Wednesday, March 14, 2007

Jacob van Ruisdael


"(H)e could conjure poetry from a virtually featureless patch of duneland as well as from a magnificent panoramic view." -- ODA.

Jacob van Ruisdael was buried on this day in 1682 in Haarlem, Holland, after dying at the age of about 54.

The greatest of the Dutch landscape painters before Van Gogh, Ruisdael came from a family of painters: his father Isaac was a framemaker and dealer who also painted (no works survive) and his uncle Salomon van Ruysdael was a well-known landscape painter. It was no wonder that by the age of 18, Ruisdael was already showing maturity as a painter.

While early on he showed the influence of Allart van Everdingen in his torrential seascapes and dramatically expressive landscapes, but he left his mark as a painter through the use of subtler atmospheric effects -- meticulously realized forms and a thick, dense use of color in inherently quieter settings. Lush trees were an obsession. Such values are evident in the majesty of his most famous work, Jewish Cemetery (c. 1660), depicting transitory, man-made tombstones and ruins being overtaken by a flourishing forest; nature always wins in Ruisdael's work.
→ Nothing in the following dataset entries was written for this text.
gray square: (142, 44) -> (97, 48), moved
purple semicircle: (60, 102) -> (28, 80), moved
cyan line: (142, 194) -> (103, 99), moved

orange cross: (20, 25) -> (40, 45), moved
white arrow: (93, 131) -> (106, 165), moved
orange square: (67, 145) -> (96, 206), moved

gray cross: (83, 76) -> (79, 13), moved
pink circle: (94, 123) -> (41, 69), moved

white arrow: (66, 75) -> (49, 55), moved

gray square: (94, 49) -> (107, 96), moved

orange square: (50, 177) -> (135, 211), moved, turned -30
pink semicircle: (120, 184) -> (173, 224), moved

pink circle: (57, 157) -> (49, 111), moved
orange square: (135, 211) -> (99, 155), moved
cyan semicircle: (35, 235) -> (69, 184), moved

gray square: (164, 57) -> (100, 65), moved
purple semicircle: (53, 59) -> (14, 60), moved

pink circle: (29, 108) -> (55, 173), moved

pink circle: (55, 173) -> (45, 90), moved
Ruisdael is known to have painted over 700 paintings and seems to have lived a propserous life, but further details are sketchy. Some have claimed that he took a medical degree in Normandy while in his 40s and practiced as a surgeon, which if true would raise interesting questions about his indifference to painting human beings. For years it was assumed that he died insane in a workhouse in Haarlem, but more recently it has appeared that this was the fate the befell Ruisdael's cousin and namesake, Jacob van Ruysdael -- Salomon's son, yet another painter.